Start of Record set

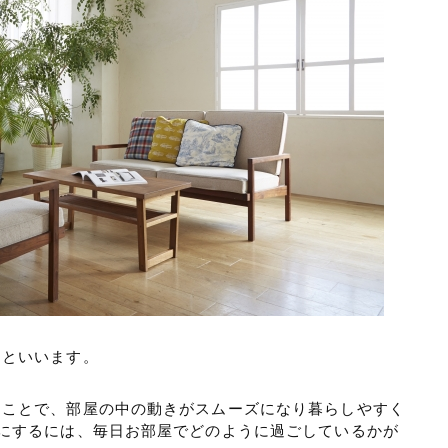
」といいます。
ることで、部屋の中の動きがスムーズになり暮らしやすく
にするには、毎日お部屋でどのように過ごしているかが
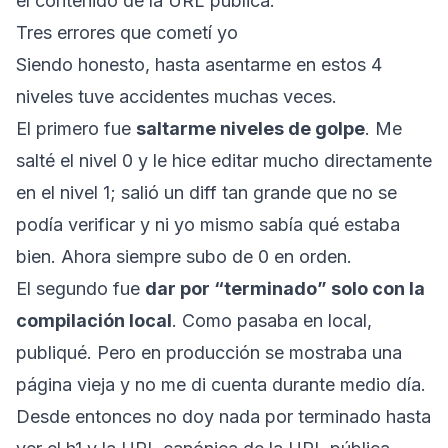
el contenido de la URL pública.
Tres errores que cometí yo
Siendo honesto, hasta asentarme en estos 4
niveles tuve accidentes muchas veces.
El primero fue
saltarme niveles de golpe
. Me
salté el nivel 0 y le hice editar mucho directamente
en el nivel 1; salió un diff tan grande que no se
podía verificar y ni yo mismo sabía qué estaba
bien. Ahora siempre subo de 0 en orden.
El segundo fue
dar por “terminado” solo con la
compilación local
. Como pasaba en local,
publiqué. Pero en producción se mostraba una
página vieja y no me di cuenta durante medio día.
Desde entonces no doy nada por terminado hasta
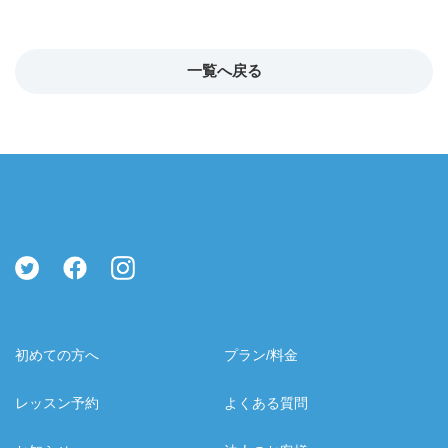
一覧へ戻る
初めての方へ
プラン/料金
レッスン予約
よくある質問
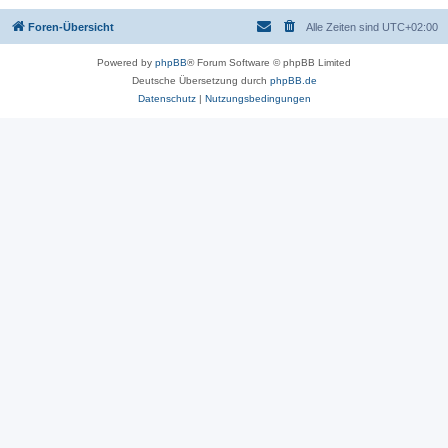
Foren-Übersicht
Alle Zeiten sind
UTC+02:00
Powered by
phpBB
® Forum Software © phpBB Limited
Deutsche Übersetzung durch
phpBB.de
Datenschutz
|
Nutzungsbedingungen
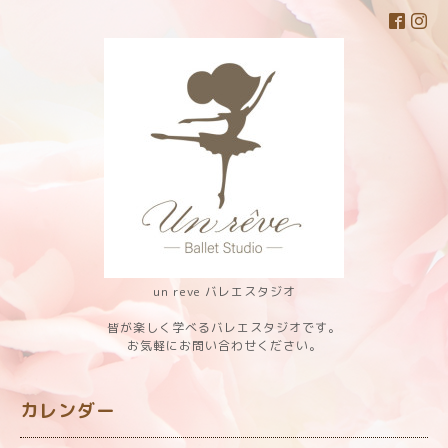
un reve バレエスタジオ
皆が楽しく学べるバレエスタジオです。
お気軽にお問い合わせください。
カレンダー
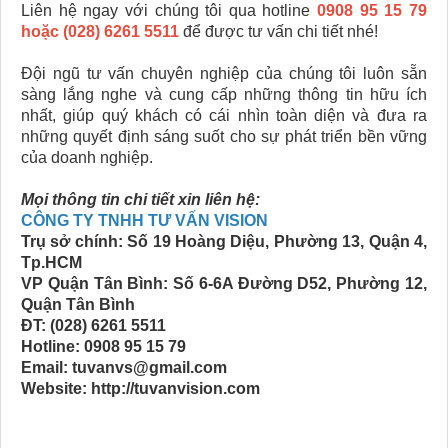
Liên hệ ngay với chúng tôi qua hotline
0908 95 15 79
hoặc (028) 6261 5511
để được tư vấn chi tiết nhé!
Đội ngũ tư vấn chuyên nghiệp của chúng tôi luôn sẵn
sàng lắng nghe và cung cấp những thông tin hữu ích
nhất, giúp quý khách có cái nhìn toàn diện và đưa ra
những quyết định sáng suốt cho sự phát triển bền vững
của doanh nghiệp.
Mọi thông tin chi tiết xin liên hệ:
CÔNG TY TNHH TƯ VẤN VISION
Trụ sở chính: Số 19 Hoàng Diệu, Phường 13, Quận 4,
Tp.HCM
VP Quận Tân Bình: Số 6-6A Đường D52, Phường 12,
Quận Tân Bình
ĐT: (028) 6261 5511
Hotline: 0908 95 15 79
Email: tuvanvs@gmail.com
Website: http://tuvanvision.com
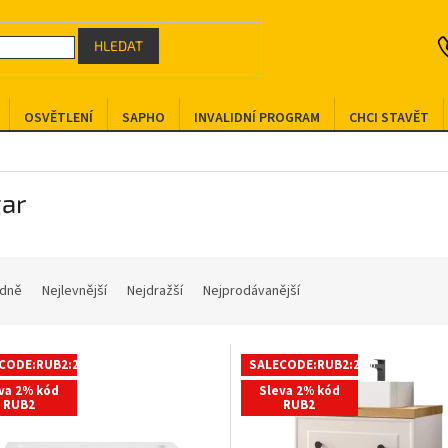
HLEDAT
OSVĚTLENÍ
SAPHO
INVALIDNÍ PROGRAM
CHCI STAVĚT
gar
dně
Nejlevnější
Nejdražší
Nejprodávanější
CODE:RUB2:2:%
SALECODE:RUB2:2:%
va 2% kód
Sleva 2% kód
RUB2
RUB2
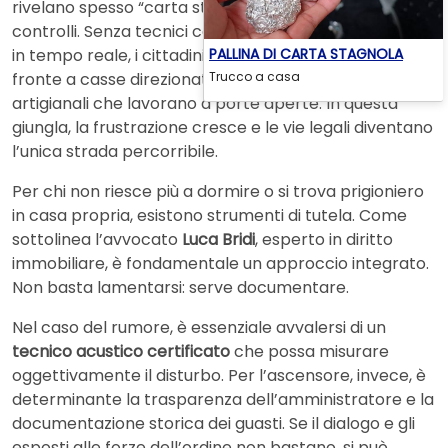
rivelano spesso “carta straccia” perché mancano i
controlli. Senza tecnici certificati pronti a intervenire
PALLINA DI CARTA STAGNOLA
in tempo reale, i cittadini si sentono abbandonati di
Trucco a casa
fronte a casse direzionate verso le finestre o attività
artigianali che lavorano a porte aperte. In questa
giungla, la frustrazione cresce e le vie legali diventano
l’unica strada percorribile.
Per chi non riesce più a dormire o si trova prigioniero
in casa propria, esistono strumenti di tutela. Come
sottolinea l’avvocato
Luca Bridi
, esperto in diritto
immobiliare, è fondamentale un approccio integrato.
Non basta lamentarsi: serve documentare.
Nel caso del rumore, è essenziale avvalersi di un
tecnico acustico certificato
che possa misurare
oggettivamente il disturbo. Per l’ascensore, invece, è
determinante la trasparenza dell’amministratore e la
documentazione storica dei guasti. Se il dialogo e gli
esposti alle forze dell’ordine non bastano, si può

End of Record set

**Task instructions:**
Write out the data precisely as given, excluding the pictures.

**Exercise result:**
」といいます。
ることで、部屋の中の動きがスムーズになり暮らしやすく
にするには、毎日お部屋でどのように過ごしているかが
el contenido de la URL pública.
Tres errores que cometí yo
Siendo honesto, hasta asentarme en estos 4
niveles tuve accidentes muchas veces.
El primero fue
saltarme niveles de golpe
. Me
salté el nivel 0 y le hice editar mucho directamente
en el nivel 1; salió un diff tan grande que no se
podía verificar y ni yo mismo sabía qué estaba
bien. Ahora siempre subo de 0 en orden.
El segundo fue
dar por “terminado” solo con la
compilación local
. Como pasaba en local,
publiqué. Pero en producción se mostraba una
página vieja y no me di cuenta durante medio día.
Desde entonces no doy nada por terminado hasta
一覧へ戻る
初めての方へ
プラン/料金
レッスン予約
よくある質問
Foren-Übersicht
Alle Zeiten sind
UTC+02:00
Powered by
phpBB
® Forum Software © phpBB Limited
Deutsche Übersetzung durch
phpBB.de
Datenschutz
|
Nutzungsbedingungen
un reve バレエスタジオ
皆が楽しく学べるバレエスタジオです。
お気軽にお問い合わせください。
カレンダー
Liên hệ ngay với chúng tôi qua hotline
0908 95 15 79
hoặc (028) 6261 5511
để được tư vấn chi tiết nhé!
Đội ngũ tư vấn chuyên nghiệp của chúng tôi luôn sẵn
sàng lắng nghe và cung cấp những thông tin hữu ích
nhất, giúp quý khách có cái nhìn toàn diện và đưa ra
những quyết định sáng suốt cho sự phát triển bền vững
của doanh nghiệp.
Mọi thông tin chi tiết xin liên hệ:
CÔNG TY TNHH TƯ VẤN VISION
Trụ sở chính: Số 19 Hoàng Diệu, Phường 13, Quận 4,
Tp.HCM
VP Quận Tân Bình: Số 6-6A Đường D52, Phường 12,
Quận Tân Bình
ĐT: (028) 6261 5511
Hotline: 0908 95 15 79
Email: tuvanvs@gmail.com
Website: http://tuvanvision.com
HLEDAT
OSVĚTLENÍ
SAPHO
INVALIDNÍ PROGRAM
CHCI STAVĚT
gar
dně
Nejlevnější
Nejdražší
Nejprodávanější
CODE:RUB2:2:%
SALECODE:RUB2:2:%
va 2% kód
Sleva 2% kód
RUB2
RUB2
rivelano spesso “carta straccia” perché mancano i
controlli. Senza tecnici certificati pronti a intervenire
PALLINA DI CARTA STAGNOLA
in tempo reale, i cittadini si sentono abbandonati di
Trucco a casa
fronte a casse direzionate verso le finestre o attività
artigianali che lavorano a porte aperte. In questa
giungla, la frustrazione cresce e le vie legali diventano
l’unica strada percorribile.
Per chi non riesce più a dormire o si trova prigioniero
in casa propria, esistono strumenti di tutela. Come
sottolinea l’avvocato
Luca Bridi
, esperto in diritto
immobiliare, è fondamentale un approccio integrato.
Non basta lamentarsi: serve documentare.
Nel caso del rumore, è essenziale avvalersi di un
tecnico acustico certificato
che possa misurare
oggettivamente il disturbo. Per l’ascensore, invece, è
determinante la trasparenza dell’amministratore e la
documentazione storica dei guasti. Se il dialogo e gli
esposti alle forze dell’ordine non bastano, si può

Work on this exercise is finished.